START RECORDS PROVIDED

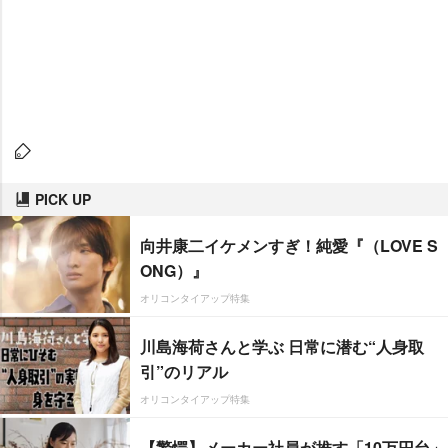
PICK UP
向井康二イケメンすぎ！純愛『（LOVE S
ONG）』
オリコンタイアップ特集
川島海荷さんと学ぶ 日常に潜む“人身取
引”のリアル
オリコンタイアップ特集
【驚愕】メーカー社員が推す「10万円台」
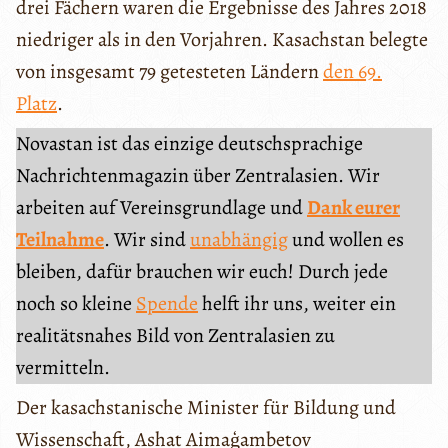
drei Fächern waren die Ergebnisse des Jahres 2018
niedriger als in den Vorjahren. Kasachstan belegte
von insgesamt 79 getesteten Ländern
den 69.
Platz
.
Novastan ist das einzige deutschsprachige
Nachrichtenmagazin über Zentralasien. Wir
arbeiten auf Vereinsgrundlage und
Dank eurer
Teilnahme
. Wir sind
unabhängig
und wollen es
bleiben, dafür brauchen wir euch! Durch jede
noch so kleine
Spende
helft ihr uns, weiter ein
realitätsnahes Bild von Zentralasien zu
vermitteln.
Der kasachstanische Minister für Bildung und
Wissenschaft, Ashat Aimaģambetov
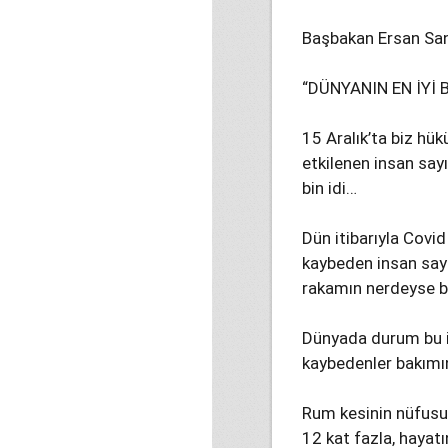
Başbakan Ersan San
“DÜNYANIN EN İYİ 
15 Aralık’ta biz h
etkilenen insan say
bin idi…
Dün itibarıyla Covid
kaybeden insan sayıs
rakamın nerdeyse bi
Dünyada durum bu ik
kaybedenler bakımın
Rum kesinin nüfusu 
12 kat fazla, hayatı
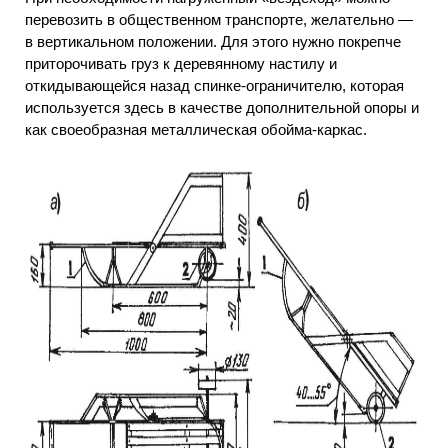
перевозить в общественном транспорте, желательно —
в вертикальном положении. Для этого нужно покрепче
приторочивать груз к деревянному настилу и
откидывающейся назад спинке-ограничителю, которая
используется здесь в качестве дополнительной опоры и
как своеобразная металлическая обойма-каркас.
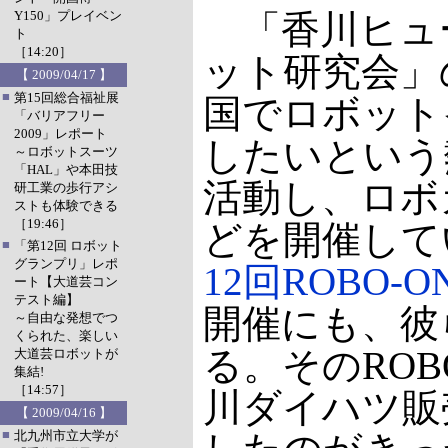
Y150」プレイベン
「香川ヒュ
ト
［14:20］
ット研究会」
【 2009/04/17 】
■
第15回総合福祉展
国でロボット
「バリアフリー
2009」レポート
したいという
～ロボットスーツ
「HAL」や本田技
活動し、ロボ
研工業の歩行アシ
ストも体験できる
［19:46］
どを開催して
■
「第12回 ロボット
グランプリ」レポ
12回ROBO-O
ート【大道芸コン
テスト編】
開催にも、彼
～自由な発想でつ
くられた、楽しい
る。そのROB
大道芸ロボットが
集結!
［14:57］
川ダイハツ販
【 2009/04/16 】
■
北九州市立大学が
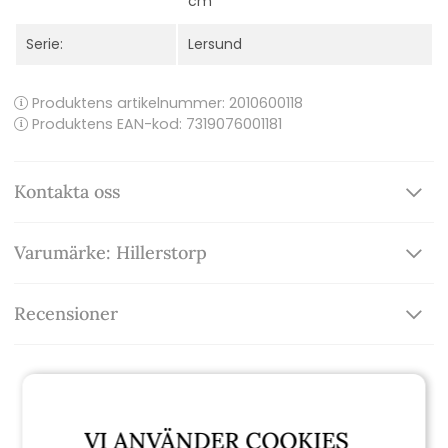
cm
Serie:
Lersund
Produktens artikelnummer:
2010600118
Produktens EAN-kod: 7319076001181
Kontakta oss
Varumärke: Hillerstorp
Recensioner
Relaterade produkter
VI ANVÄNDER COOKIES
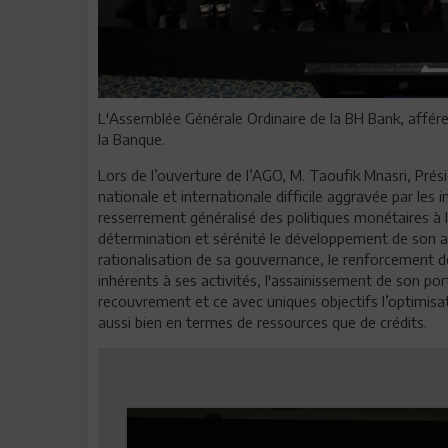
L'Assemblée Générale Ordinaire de la BH Bank, afféren
la Banque.
Lors de l’ouverture de l’AGO, M. Taoufik Mnasri, Prés
nationale et internationale difficile aggravée par les 
resserrement généralisé des politiques monétaires à l
détermination et sérénité le développement de son act
rationalisation de sa gouvernance, le renforcement de
inhérents à ses activités, l'assainissement de son por
recouvrement et ce avec uniques objectifs l’optimisat
aussi bien en termes de ressources que de crédits.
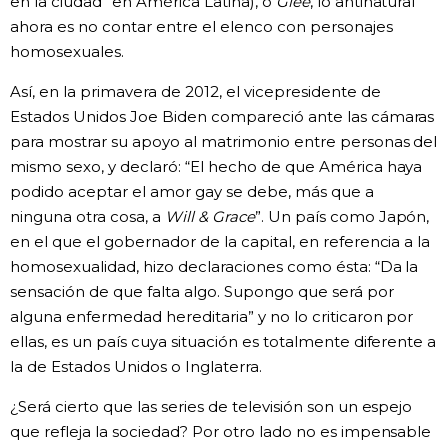
en la ciudad” en América Latina), o
Glee
, lo antinatural
ahora es no contar entre el elenco con personajes
homosexuales.
Así, en la primavera de 2012, el vicepresidente de
Estados Unidos Joe Biden compareció ante las cámaras
para mostrar su apoyo al matrimonio entre personas del
mismo sexo, y declaró: “El hecho de que América haya
podido aceptar el amor gay se debe, más que a
ninguna otra cosa, a
Will & Grace
”. Un país como Japón,
en el que el gobernador de la capital, en referencia a la
homosexualidad, hizo declaraciones como ésta: “Da la
sensación de que falta algo. Supongo que será por
alguna enfermedad hereditaria” y no lo criticaron por
ellas, es un país cuya situación es totalmente diferente a
la de Estados Unidos o Inglaterra.
¿Será cierto que las series de televisión son un espejo
que refleja la sociedad? Por otro lado no es impensable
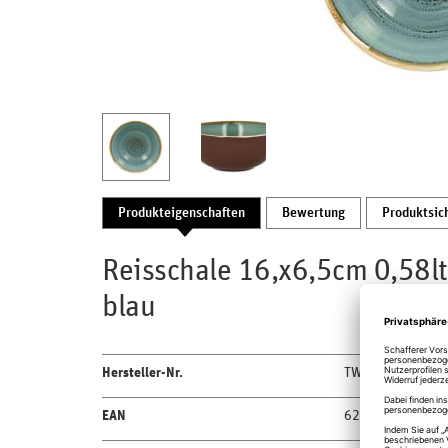
Produkteigenschaften
Bewertung
Produktsic
Reisschale 16,x6,5cm 0,58ltr
blau
Hersteller-Nr.
TWNNRB16LA
EAN
6294009477657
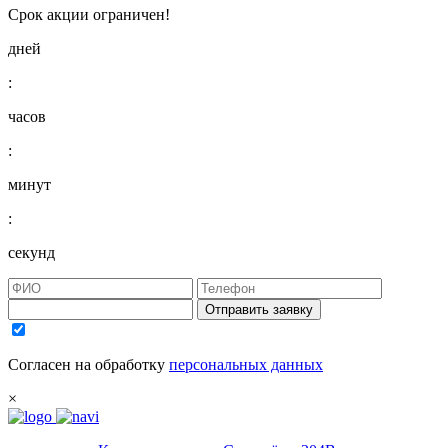
Срок акции ограничен!
дней
:
часов
:
минут
:
секунд
Отправить заявку
Согласен на обработку
персональных данных
×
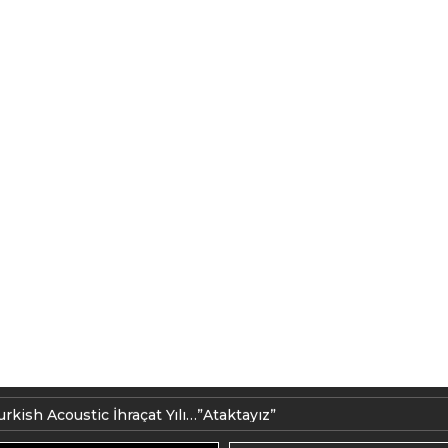
akedonya ihracatımız üretime alındı.
urkish Acoustic İhraçat Yılı…”Ataktayız”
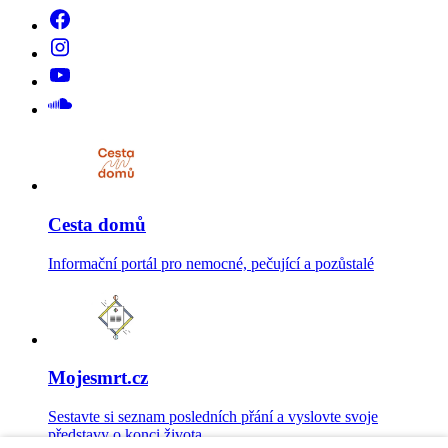
Cesta domů
Informační portál pro nemocné, pečující a pozůstalé
Mojesmrt.cz
Sestavte si seznam posledních přání a vyslovte svoje
představy o konci života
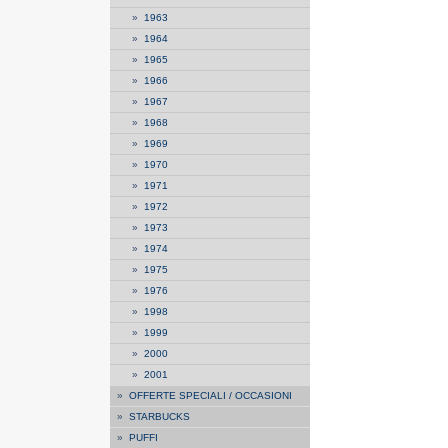
»
1963
»
1964
»
1965
»
1966
»
1967
»
1968
»
1969
»
1970
»
1971
»
1972
»
1973
»
1974
»
1975
»
1976
»
1998
»
1999
»
2000
»
2001
»
OFFERTE SPECIALI / OCCASIONI
»
STARBUCKS
»
PUFFI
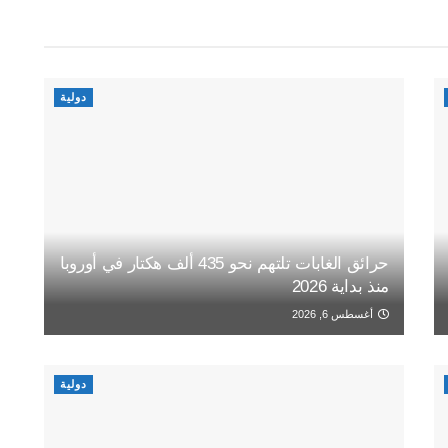
دولية
حرائق الغابات تلتهم نحو 435 ألف هكتار في أوروبا
منذ بداية 2026
أغسطس 6, 2026
دولية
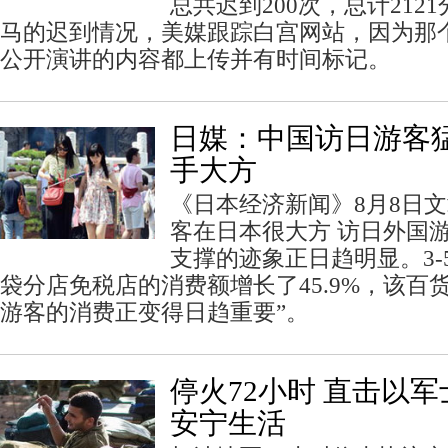
总共迟到200次，总计212
马的迟到情况，美媒跟踪白宫网站，因为那
公开演讲的内容都上传并有时间标记。
日媒：中国访日游客猛
手大方
《日本经济新闻》8月8日
客在日本很大方 访日外国
支撑的迹象正日趋明显。3-
袋分店免税店的消费额增长了45.9%，该百
游客的消费正变得日趋重要”。
停火72小时 直击以
安宁生活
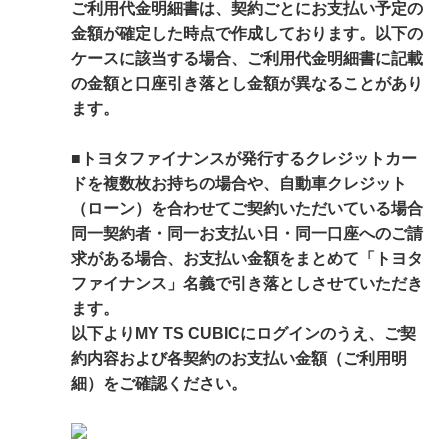
ご利用代金明細書は、契約ごとにお支払い予定の
金額が確定した時点で作成しております。以下の
ケースに該当する場合、ご利用代金明細書に記載
の金額と口座引き落とし金額が異なることがあり
ます。
■トヨタファイナンスが発行するクレジットカー
ドを複数枚お持ちの場合や、自動車クレジット
（ローン）を合わせてご契約いただいている場合
同一契約者・同一お支払い日・同一口座へのご請
求がある場合、お支払い金額をまとめて「トヨタ
ファイナンス」名義で引き落としさせていただき
ます。
以下よりMY TS CUBICにログインのうえ、ご契
約内容および各契約のお支払い金額（ご利用明
細）をご確認ください。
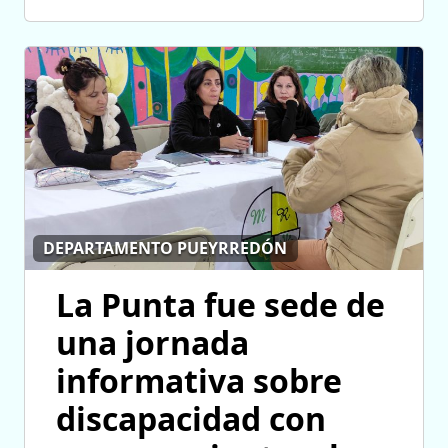
DEPARTAMENTO PUEYRREDÓN
La Punta fue sede de
una jornada
informativa sobre
discapacidad con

END RECORDS PROVIDED

▸ WHAT TO PRODUCE
Scan the records above and report every line with the string "Produktens".

▸ REPLY TO THE TASK
Produktens artikelnummer:
Produktens EAN-kod: 7319076001181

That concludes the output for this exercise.